Die Branche vermisse ich schon, das Fliegen als Flight Attendant weniger. Um genauer zu sein vermisse ich die Reisen nach New York und die damalige Fliegerei. Die heutige Arbeit als Flight Attendant hat jedoch nicht mehr viel mit dem zu tun, was ich damals erlebt habe.

Wie blicken Sie auf diese Zeit zurück?

Mit Freude und Feuer. Wenn ich beispielsweise daran denke, dass wir bei der Crossair beim Einführen der zweiten Klasse diskutierten, ob wir in der Economy Crémant D'Alsace anstelle von Champagner servieren könnten!

Würden Sie gerne wieder mal «in die Luft» gehen?

Ich gehe regelmässig «in die Luft», weil ich gute Freunde in Kalifornien habe, die ich möglichst jedes Jahr besuche. Was mich wirklich rührt, sind jene Momente, wenn mich ein Flight Attendant nach zwanzig Jahren wiedererkennt und herzlich begrüsst.

Serie: 20 Jahre HR Today

HR Today wird 20 Jahre alt. Am 5. Juni 2018 feiern wir unser Jubiläum. Bis dahin blicken wir jede zweite Woche zurück auf den HR-Diskurs der vergangenen 20 Jahre. Dafür haben wir im Archiv gekramt, alte Artikel ausgegraben und uns auf die Suche gemacht nach den damaligen Protagonistinnen und Protagonisten sowie ehemaligen Chefredaktorinnen, um mit ihnen über die Entwicklungen im HR zu sprechen. Zur Übersicht

Sie haben die Zusammenführung der Swissair sowie der Crossair-Kultur begleitet. Würden Sie so etwas nochmals machen?

Auf jeden Fall! Es war mein bisher tollstes Projekt.

Was haben Sie dabei gelernt?

Um Unternehmenskulturen zusammenzuführen, muss man die Vergangenheit zuerst bewältigen. Sonst geht es schief. Swissair und Crossair waren äusserlich sehr verschieden, die Freude am Fliegen und das Verständnis davon waren bei beiden Unternehmen jedoch sehr ähnlich.

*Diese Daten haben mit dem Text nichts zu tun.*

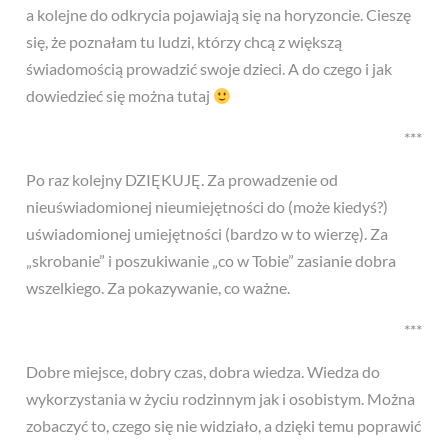
a kolejne do odkrycia pojawiają się na horyzoncie. Cieszę
się, że poznałam tu ludzi, którzy chcą z większą
świadomością prowadzić swoje dzieci. A do czego i jak
dowiedzieć się można tutaj
***
Po raz kolejny DZIĘKUJĘ. Za prowadzenie od
nieuświadomionej nieumiejętności do (może kiedyś?)
uświadomionej umiejętności (bardzo w to wierzę). Za
„skrobanie” i poszukiwanie „co w Tobie” zasianie dobra
wszelkiego. Za pokazywanie, co ważne.
***
Dobre miejsce, dobry czas, dobra wiedza. Wiedza do
wykorzystania w życiu rodzinnym jak i osobistym. Można
zobaczyć to, czego się nie widziało, a dzięki temu poprawić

Was haben Ihnen diese Erkenntnisse für Ihre weitere Karriere gebracht?

Die Vergangenheitsbewältigung konnte ich bei weiteren Projekten einbringen. Zudem hat sich für mich die Theorie bestätigt, dass eine Kulturzusammenführung Jahre dauert.

Zur Person

Daniel Muff begann seine Karriere in der Flugbranche als Flight Attendant bei der Swissair und wechselte 1996 zur Crossair, wo er verschiedene HR-Funktionen bekleidete,  zuletzt als Personalverantwortlicher des Bodenpersonals. Nach dem Grounding der Swissair übernahm er die Rolle des Head of Training and Development bei der neu gegründeten Swiss. Muff verliess das Flugunternehmen im Jahr 2003 und wechselte in der Funktion als Personalleiter zur Swisslos. Seit 2014 ist er Leiter Organisationsentwicklung und Personal bei der Railcare.